Note: I didn't add in the list linters and language support because it depends basically on the devs choice. Also, since I use sync-settings, you can check my editor settings on Gist.

Terminal: iTerm2 + oh-my-zsh

I am using iTerm2 for a long time with Zsh and oh-my-zsh. If you are not familiar with these tools, I strongly suggest watching Wes Bos Command Line Power User free videos.

Github: Gitify

Gitify is an app on the menubar that brings Github notifications. I know, there are email notifications or Chrome extensions but what I like in Gitify: it just works. New notification: icon color change in the menubar.

Github: Codehub

CodeHub is how I get connected to my GitHub profile out of computer. Again, I am not a fan of a full inbox and it is easy to browse the Pull Request that I am participating. You may need to in-app buy the Pro version to get access to private repositories.

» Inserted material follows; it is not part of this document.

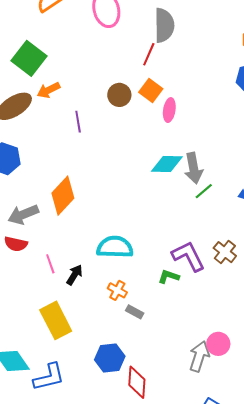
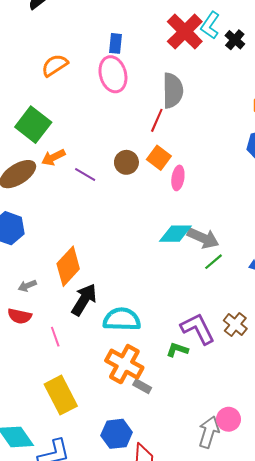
purple line: (78, 122) -> (85, 174), moved, turned -50
gray arrow: (194, 168) -> (203, 238), turned -56
gray arrow: (23, 214) -> (27, 286), size x0.6
black arrow: (74, 275) -> (84, 300), moved, size x1.5
orange cross: (117, 290) -> (124, 364), size x1.8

Sequel Pro is a beautiful and open-source app to handle MySQL databases. You can save your favourite connections and queries.

If you want to handle Postgres you may need PSequel or TablePlus. Why two apps? PSequel gets job done but I noticed that I can't edit PostgreSQL JSON types fields, which is handled by TablePlus. I am probably going to switch to only TablePlus soon since the UI is much better. Last but not least,

Tad is useful to deal with CSVs.

Other tools

CloudApp is one of many apps to store screenshots and short videos. What made choose it is the ability to set a custom domain for your files, which is quite handy.

Franz is useful because it groups all your Slacks, Messenger, Whatsapp, Telegram and everything else in one single window.

LaunchRocket is definitely an app that you need to install if you install services via Homebrew. It searches services in the Homebrew folder and list them inside the System Preferences.

launchrocket

MenuMeters adds in the menubar the CPU usage. iStat Menus is probably the most famous and it deliveries much more stuff but I want to keep this simple.

Spectacle is an open source window control app via shortcuts. Since I use a 4K display is quite handy having all windows in place.

SourceTree is my favourite Git GUI because it is friendly and free. It helps me a lot interacting with my repositories.